The forum was one of several events, including a lecture by psychology Professor Stephanie Golski about the effects of alcohol on a developing brain, held this week to kick off the month.
At Monday’s event Keller spoke to Greek students about the misconceptions college students have concerning the prevalence of drinking on campus. A moment of silence was observed in remembrance of Gary DeVercelly Jr., a fellow Greek, at the beginning of the presentation, on the one-year anniversary of his death.
Keller informed students about tactics that are often used to dissuade young people from drinking and how this “health terrorism” approach is rarely effective. She explained that scaring people into making healthy decisions simply does not work because students, with few exceptions, can see others making unhealthy choices without the terrible consequences portrayed in the ads.

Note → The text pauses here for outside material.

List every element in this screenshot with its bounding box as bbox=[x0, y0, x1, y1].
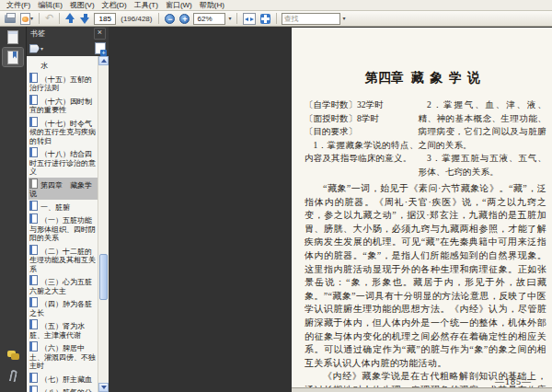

“You look around you and see a lot of people using alcohol and abusing alcohol, but nothing bad happens to them,” Keller said. “Fear in ads keeps us in the past. It doesn’t allow us to live in the present moment and figure out the best course of action.”
Keller also addressed the stereotypes that college life entails. She explained that most people think drinking is something college students do and that it is acceptable, even though not everyone at college believes this or acts this way. She said that students live in a world where alcohol use is glamorized and college parties are not seen as being fun unless there is alcohol involved.
“There’s definitely a tendency in movies, in TV, to portray college life as alcohol saturated,” Keller said.
Keller worked on a campaign at the University of Virginia to advise students that not everyone is a heavy drinker and not everyone thinks drinking to get drunk is acceptable. This program is an example of social marketing, and its goal is to inform students about what their peers are really doing in regards to alcohol.
“[It’s] not what our peers are doing, but what we think they’re doing,” she said.
Although Keller tried to shatter stereotypes and misconceptions held by students, some found the presentation lengthy and not very stimulating. Sophomore Justin Scerbo said that he felt the point of this “harm prevention seminar” was to help make it easier for the Greeks to accept the administration’s new policies.
“I like the ideas at the Greek 101s of getting us together,” Scerbo said. “We had others that were fantastic, who talked about breaking stereotypes of frats and sororities, but this one just wasn’t very interesting.”